Work order. Go over the data and copy out each line with "Advanced" in it.

[Opening Material to process section]

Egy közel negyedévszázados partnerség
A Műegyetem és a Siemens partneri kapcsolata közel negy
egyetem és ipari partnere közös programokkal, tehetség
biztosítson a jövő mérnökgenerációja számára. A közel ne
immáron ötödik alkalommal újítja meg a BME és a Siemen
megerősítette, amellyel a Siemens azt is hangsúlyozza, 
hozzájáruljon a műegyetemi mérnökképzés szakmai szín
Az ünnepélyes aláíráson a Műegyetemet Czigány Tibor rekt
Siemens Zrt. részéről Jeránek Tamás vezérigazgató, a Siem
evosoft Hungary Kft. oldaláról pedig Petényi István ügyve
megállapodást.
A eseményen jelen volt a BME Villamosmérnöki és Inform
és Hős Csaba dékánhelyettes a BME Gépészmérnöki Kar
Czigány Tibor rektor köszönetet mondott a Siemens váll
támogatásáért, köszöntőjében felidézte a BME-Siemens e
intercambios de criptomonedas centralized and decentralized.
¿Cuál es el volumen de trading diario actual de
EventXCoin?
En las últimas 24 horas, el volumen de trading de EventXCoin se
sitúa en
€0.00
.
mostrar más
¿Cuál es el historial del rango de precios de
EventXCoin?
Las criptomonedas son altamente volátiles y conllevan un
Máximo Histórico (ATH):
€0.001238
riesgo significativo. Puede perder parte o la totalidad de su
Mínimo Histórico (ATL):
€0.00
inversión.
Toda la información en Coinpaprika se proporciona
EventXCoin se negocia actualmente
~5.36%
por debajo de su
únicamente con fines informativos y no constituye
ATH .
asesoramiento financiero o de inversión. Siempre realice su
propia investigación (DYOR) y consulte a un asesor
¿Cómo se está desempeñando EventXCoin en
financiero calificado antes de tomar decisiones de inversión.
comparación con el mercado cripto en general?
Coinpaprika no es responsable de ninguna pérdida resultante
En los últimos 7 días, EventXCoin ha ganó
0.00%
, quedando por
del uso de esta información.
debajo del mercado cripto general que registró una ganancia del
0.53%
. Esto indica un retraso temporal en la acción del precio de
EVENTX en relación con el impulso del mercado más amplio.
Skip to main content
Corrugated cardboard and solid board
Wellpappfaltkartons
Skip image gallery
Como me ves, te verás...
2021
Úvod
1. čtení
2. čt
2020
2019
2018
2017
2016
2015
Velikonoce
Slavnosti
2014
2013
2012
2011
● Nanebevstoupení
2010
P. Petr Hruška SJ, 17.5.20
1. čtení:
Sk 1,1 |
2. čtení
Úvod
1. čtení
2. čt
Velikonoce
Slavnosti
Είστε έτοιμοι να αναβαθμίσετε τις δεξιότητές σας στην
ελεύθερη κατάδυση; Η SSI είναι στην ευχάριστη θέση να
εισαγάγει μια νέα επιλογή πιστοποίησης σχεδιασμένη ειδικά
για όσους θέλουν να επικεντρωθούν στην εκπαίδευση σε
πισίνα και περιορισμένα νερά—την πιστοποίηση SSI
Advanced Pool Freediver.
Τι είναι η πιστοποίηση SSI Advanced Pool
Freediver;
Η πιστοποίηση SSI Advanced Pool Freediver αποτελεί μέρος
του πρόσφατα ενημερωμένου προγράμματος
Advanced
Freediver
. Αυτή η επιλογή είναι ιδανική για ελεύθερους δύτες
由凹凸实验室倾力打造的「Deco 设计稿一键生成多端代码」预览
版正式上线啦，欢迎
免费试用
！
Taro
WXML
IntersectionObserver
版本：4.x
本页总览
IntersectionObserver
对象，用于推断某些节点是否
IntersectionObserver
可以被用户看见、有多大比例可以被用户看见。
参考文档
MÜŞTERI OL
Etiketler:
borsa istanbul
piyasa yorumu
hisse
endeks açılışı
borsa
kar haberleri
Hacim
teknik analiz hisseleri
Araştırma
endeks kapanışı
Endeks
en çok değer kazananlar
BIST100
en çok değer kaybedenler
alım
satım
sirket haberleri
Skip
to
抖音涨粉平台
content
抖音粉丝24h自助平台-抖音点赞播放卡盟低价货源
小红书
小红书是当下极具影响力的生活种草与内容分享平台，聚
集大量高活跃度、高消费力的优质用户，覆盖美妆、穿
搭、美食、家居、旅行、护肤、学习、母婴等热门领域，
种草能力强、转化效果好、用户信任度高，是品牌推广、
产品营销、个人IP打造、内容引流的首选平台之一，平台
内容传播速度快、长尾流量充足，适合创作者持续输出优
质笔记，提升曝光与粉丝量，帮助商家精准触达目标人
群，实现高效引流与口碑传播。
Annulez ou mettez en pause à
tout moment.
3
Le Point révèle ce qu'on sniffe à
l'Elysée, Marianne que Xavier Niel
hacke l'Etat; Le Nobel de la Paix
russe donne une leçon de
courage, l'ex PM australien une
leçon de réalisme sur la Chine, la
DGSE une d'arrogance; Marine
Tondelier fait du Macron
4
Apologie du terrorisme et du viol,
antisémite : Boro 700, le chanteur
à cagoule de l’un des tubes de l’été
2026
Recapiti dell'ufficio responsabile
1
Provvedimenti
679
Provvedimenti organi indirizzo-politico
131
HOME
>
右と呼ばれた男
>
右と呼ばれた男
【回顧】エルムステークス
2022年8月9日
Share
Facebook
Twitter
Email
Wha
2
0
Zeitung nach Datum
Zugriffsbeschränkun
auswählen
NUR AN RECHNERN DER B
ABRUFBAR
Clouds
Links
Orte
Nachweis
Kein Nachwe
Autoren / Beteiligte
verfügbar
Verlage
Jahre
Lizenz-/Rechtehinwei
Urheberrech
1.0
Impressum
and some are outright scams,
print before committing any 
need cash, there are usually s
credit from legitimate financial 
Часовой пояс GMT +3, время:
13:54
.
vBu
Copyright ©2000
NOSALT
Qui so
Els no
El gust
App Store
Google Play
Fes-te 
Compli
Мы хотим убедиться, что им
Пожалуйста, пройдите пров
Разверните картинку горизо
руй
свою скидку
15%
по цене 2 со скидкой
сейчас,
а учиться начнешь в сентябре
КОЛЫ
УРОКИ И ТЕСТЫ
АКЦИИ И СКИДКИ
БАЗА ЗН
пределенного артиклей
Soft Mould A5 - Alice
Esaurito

[Closing Material to process section]

Reply.
Advanced Pool Freediver.
Τι είναι η πιστοποίηση SSI Advanced Pool
Η πιστοποίηση SSI Advanced Pool Freediver αποτελεί μέρος
Advanced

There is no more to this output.